**Recorded information:**
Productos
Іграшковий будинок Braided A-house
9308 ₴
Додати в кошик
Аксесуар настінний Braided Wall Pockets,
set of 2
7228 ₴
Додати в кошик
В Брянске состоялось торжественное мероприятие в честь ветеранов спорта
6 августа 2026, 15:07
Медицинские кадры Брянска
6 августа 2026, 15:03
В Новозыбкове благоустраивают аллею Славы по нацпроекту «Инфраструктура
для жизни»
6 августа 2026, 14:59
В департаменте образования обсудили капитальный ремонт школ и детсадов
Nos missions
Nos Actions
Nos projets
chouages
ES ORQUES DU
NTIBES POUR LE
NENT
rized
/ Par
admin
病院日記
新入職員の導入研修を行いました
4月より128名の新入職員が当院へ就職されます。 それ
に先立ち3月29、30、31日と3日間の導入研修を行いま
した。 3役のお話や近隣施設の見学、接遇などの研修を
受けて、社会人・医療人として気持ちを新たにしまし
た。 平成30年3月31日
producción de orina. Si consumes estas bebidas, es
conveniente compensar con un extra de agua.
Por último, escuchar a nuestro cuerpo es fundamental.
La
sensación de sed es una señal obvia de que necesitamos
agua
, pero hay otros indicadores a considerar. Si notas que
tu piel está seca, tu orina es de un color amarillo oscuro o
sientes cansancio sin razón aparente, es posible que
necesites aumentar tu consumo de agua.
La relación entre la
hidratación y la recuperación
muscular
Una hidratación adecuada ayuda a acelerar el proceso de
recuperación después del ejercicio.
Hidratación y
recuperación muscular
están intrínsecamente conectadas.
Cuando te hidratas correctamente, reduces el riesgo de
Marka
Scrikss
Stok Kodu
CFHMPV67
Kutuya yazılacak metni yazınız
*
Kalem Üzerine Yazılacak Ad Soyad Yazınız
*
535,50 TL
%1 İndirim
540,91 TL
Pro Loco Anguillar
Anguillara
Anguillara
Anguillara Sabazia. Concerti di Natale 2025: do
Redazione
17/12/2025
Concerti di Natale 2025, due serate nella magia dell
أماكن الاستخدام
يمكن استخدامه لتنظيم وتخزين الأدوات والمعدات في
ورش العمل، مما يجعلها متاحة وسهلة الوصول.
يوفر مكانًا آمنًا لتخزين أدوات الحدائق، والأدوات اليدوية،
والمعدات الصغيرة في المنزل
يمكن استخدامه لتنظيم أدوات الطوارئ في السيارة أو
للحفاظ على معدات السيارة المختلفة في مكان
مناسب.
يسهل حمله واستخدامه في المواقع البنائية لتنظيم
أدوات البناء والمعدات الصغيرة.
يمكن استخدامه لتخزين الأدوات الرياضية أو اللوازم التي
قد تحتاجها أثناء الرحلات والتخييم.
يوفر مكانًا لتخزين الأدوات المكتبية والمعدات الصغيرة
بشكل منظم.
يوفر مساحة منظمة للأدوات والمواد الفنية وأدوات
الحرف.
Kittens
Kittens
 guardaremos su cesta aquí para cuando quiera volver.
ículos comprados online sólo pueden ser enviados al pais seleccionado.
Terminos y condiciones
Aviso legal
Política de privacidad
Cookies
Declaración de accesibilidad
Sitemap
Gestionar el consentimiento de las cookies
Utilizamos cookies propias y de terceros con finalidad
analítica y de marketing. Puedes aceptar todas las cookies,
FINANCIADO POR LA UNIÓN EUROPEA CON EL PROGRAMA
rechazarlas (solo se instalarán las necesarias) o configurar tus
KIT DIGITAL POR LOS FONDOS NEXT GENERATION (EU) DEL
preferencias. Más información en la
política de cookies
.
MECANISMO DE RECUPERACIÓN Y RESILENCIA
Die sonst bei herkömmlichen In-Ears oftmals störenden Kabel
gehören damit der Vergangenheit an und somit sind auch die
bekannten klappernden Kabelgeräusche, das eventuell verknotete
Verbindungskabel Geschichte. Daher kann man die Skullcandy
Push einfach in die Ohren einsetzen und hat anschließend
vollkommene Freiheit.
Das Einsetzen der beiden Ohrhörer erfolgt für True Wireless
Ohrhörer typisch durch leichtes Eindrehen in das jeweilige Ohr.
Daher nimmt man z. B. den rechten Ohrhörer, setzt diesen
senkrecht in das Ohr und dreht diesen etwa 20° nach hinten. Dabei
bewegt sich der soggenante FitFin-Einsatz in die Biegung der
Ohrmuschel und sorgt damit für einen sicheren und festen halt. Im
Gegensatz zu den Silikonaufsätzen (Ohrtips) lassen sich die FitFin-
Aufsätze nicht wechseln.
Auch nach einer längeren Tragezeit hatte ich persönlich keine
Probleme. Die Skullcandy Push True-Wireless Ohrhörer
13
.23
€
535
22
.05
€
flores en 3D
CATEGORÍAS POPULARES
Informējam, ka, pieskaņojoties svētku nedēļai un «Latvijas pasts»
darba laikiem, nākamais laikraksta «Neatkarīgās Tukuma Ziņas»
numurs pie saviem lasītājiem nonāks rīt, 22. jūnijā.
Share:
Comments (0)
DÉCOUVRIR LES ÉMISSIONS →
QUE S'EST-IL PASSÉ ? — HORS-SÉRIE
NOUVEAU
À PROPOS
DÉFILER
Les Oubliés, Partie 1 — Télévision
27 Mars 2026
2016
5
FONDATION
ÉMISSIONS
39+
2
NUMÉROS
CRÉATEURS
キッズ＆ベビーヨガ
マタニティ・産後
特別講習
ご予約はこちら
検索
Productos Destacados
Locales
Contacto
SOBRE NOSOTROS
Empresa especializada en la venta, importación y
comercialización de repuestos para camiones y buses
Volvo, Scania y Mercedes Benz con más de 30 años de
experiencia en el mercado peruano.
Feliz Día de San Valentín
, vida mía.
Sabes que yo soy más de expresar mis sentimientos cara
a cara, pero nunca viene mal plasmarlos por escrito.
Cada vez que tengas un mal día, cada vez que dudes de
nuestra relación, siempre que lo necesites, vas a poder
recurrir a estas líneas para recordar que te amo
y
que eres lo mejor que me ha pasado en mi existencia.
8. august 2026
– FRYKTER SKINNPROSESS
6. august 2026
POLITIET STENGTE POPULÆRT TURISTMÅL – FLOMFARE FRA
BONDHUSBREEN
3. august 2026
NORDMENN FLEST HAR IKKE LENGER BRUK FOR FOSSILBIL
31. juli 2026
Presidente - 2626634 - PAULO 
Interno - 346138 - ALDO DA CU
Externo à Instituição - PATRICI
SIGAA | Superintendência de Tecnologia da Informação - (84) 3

**Problem requirements:** Write every entry out again exactly.

**Finished exercise:**
Productos
Іграшковий будинок Braided A-house
9308 ₴
Додати в кошик
Аксесуар настінний Braided Wall Pockets,
set of 2
7228 ₴
Додати в кошик
В Брянске состоялось торжественное мероприятие в честь ветеранов спорта
6 августа 2026, 15:07
Медицинские кадры Брянска
6 августа 2026, 15:03
В Новозыбкове благоустраивают аллею Славы по нацпроекту «Инфраструктура
для жизни»
6 августа 2026, 14:59
В департаменте образования обсудили капитальный ремонт школ и детсадов
Nos missions
Nos Actions
Nos projets
chouages
ES ORQUES DU
NTIBES POUR LE
NENT
rized
/ Par
admin
病院日記
新入職員の導入研修を行いました
4月より128名の新入職員が当院へ就職されます。 それ
に先立ち3月29、30、31日と3日間の導入研修を行いま
した。 3役のお話や近隣施設の見学、接遇などの研修を
受けて、社会人・医療人として気持ちを新たにしまし
た。 平成30年3月31日
producción de orina. Si consumes estas bebidas, es
conveniente compensar con un extra de agua.
Por último, escuchar a nuestro cuerpo es fundamental.
La
sensación de sed es una señal obvia de que necesitamos
agua
, pero hay otros indicadores a considerar. Si notas que
tu piel está seca, tu orina es de un color amarillo oscuro o
sientes cansancio sin razón aparente, es posible que
necesites aumentar tu consumo de agua.
La relación entre la
hidratación y la recuperación
muscular
Una hidratación adecuada ayuda a acelerar el proceso de
recuperación después del ejercicio.
Hidratación y
recuperación muscular
están intrínsecamente conectadas.
Cuando te hidratas correctamente, reduces el riesgo de
Marka
Scrikss
Stok Kodu
CFHMPV67
Kutuya yazılacak metni yazınız
*
Kalem Üzerine Yazılacak Ad Soyad Yazınız
*
535,50 TL
%1 İndirim
540,91 TL
Pro Loco Anguillar
Anguillara
Anguillara
Anguillara Sabazia. Concerti di Natale 2025: do
Redazione
17/12/2025
Concerti di Natale 2025, due serate nella magia dell
أماكن الاستخدام
يمكن استخدامه لتنظيم وتخزين الأدوات والمعدات في
ورش العمل، مما يجعلها متاحة وسهلة الوصول.
يوفر مكانًا آمنًا لتخزين أدوات الحدائق، والأدوات اليدوية،
والمعدات الصغيرة في المنزل
يمكن استخدامه لتنظيم أدوات الطوارئ في السيارة أو
للحفاظ على معدات السيارة المختلفة في مكان
مناسب.
يسهل حمله واستخدامه في المواقع البنائية لتنظيم
أدوات البناء والمعدات الصغيرة.
يمكن استخدامه لتخزين الأدوات الرياضية أو اللوازم التي
قد تحتاجها أثناء الرحلات والتخييم.
يوفر مكانًا لتخزين الأدوات المكتبية والمعدات الصغيرة
بشكل منظم.
يوفر مساحة منظمة للأدوات والمواد الفنية وأدوات
الحرف.
Kittens
Kittens
 guardaremos su cesta aquí para cuando quiera volver.
ículos comprados online sólo pueden ser enviados al pais seleccionado.
Terminos y condiciones
Aviso legal
Política de privacidad
Cookies
Declaración de accesibilidad
Sitemap
Gestionar el consentimiento de las cookies
Utilizamos cookies propias y de terceros con finalidad
analítica y de marketing. Puedes aceptar todas las cookies,
FINANCIADO POR LA UNIÓN EUROPEA CON EL PROGRAMA
rechazarlas (solo se instalarán las necesarias) o configurar tus
KIT DIGITAL POR LOS FONDOS NEXT GENERATION (EU) DEL
preferencias. Más información en la
política de cookies
.
MECANISMO DE RECUPERACIÓN Y RESILENCIA
Die sonst bei herkömmlichen In-Ears oftmals störenden Kabel
gehören damit der Vergangenheit an und somit sind auch die
bekannten klappernden Kabelgeräusche, das eventuell verknotete
Verbindungskabel Geschichte. Daher kann man die Skullcandy
Push einfach in die Ohren einsetzen und hat anschließend
vollkommene Freiheit.
Das Einsetzen der beiden Ohrhörer erfolgt für True Wireless
Ohrhörer typisch durch leichtes Eindrehen in das jeweilige Ohr.
Daher nimmt man z. B. den rechten Ohrhörer, setzt diesen
senkrecht in das Ohr und dreht diesen etwa 20° nach hinten. Dabei
bewegt sich der soggenante FitFin-Einsatz in die Biegung der
Ohrmuschel und sorgt damit für einen sicheren und festen halt. Im
Gegensatz zu den Silikonaufsätzen (Ohrtips) lassen sich die FitFin-
Aufsätze nicht wechseln.
Auch nach einer längeren Tragezeit hatte ich persönlich keine
Probleme. Die Skullcandy Push True-Wireless Ohrhörer
13
.23
€
535
22
.05
€
flores en 3D
CATEGORÍAS POPULARES
Informējam, ka, pieskaņojoties svētku nedēļai un «Latvijas pasts»
darba laikiem, nākamais laikraksta «Neatkarīgās Tukuma Ziņas»
numurs pie saviem lasītājiem nonāks rīt, 22. jūnijā.
Share:
Comments (0)
DÉCOUVRIR LES ÉMISSIONS →
QUE S'EST-IL PASSÉ ? — HORS-SÉRIE
NOUVEAU
À PROPOS
DÉFILER
Les Oubliés, Partie 1 — Télévision
27 Mars 2026
2016
5
FONDATION
ÉMISSIONS
39+
2
NUMÉROS
CRÉATEURS
キッズ＆ベビーヨガ
マタニティ・産後
特別講習
ご予約はこちら
検索
Productos Destacados
Locales
Contacto
SOBRE NOSOTROS
Empresa especializada en la venta, importación y
comercialización de repuestos para camiones y buses
Volvo, Scania y Mercedes Benz con más de 30 años de
experiencia en el mercado peruano.
Feliz Día de San Valentín
, vida mía.
Sabes que yo soy más de expresar mis sentimientos cara
a cara, pero nunca viene mal plasmarlos por escrito.
Cada vez que tengas un mal día, cada vez que dudes de
nuestra relación, siempre que lo necesites, vas a poder
recurrir a estas líneas para recordar que te amo
y
que eres lo mejor que me ha pasado en mi existencia.
8. august 2026
– FRYKTER SKINNPROSESS
6. august 2026
POLITIET STENGTE POPULÆRT TURISTMÅL – FLOMFARE FRA
BONDHUSBREEN
3. august 2026
NORDMENN FLEST HAR IKKE LENGER BRUK FOR FOSSILBIL
31. juli 2026
Presidente - 2626634 - PAULO 
Interno - 346138 - ALDO DA CU
Externo à Instituição - PATRICI
SIGAA | Superintendência de Tecnologia da Informação - (84) 3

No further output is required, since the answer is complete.